L'ère de la préférence inconditionnelle pour la connexion au réseau touche à sa fin. Avec le projet de loi controversé du ministère fédéral de l'Économie et de l'Énergie (BMWE), rendu public en février 2026 – le cosiddette Réseau 2026 ou également pack de raccordement au réseau – Katharina Reiche prévoit un réalignement fondamental de la relation entre l'expansion du réseau et l'ajout d'installations.
Der sperrige Titel „Synchronisierung des Anlagenzubaus mit dem Netzausbau“ verbirgt nichts Geringeres als eine Abkehr von früheren Prinzipien des Erneuerbare-Energien-Gesetzes (EEG). Im Mittelpunkt dieser geplanten Reform steht ein Begriff, der die Branche in Alarmbereitschaft versetzt: das sog. Zone à capacité restreinte.

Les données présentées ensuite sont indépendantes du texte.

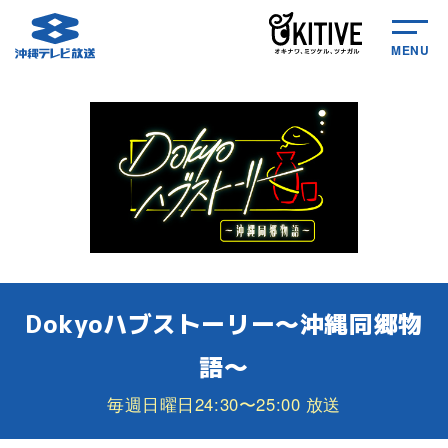
MENU
Dokyoハブストーリー～沖縄同郷物
語～
毎週日曜日24:30〜25:00 放送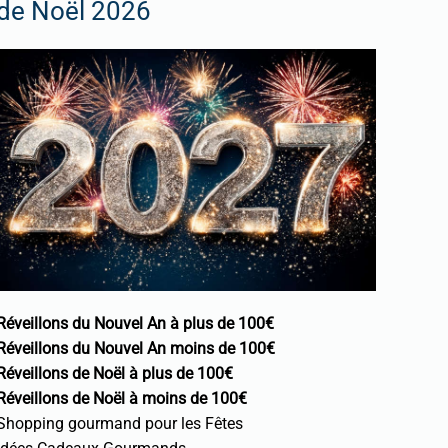
de Noël 2026
Réveillons du Nouvel An à plus de 100€
Réveillons du Nouvel An moins de 100€
Réveillons de Noël à plus de 100€
Réveillons de Noël à moins de 100€
Shopping gourmand pour les Fêtes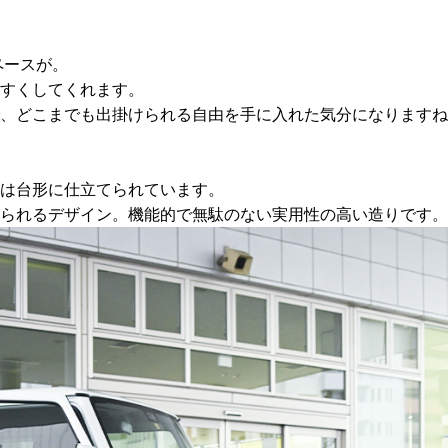
ペースが。
すくしてくれます。
、どこまでも出掛けられる自由を手に入れた気分になりますね
は台形に仕立てられています。
られるデザイン。機能的で無駄のない実用性の高い造りです。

Quels sont les „zones à capacité limitée“ prévues ?
Le terme est une création réglementaire nouvelle qui prend sa source dans la surcharge des niveaux de basse tension par les pompes à chaleur et les Wallbox (anciennement § 14a EnWG). Le projet de loi élargit considérablement ce concept avec le paquet réseau 2026 et l'étend à Page d'alimentation (Installations et stockage d'EE).
Selon la nouvelle proposition du paquet réseau 2026, une zone de réseau peut être considérée comme étant limitée en capacité pour une période allant jusqu'à 10 ans si :
- La limite de charge est atteinte : Dans le cas où, au cours de l'exercice précédent, les installations raccordées ont été augmentées de plus de 3 % de leur capacité d'injection en réseau être réglementé.
- L'expulsion officielle : Les gestionnaires de réseau doivent notifier à l'Agence fédérale des réseaux (BNetzA) chaque année avant le 31 mars les zones dans lesquelles ils opèrent, lesquelles seront publiées de manière transparente.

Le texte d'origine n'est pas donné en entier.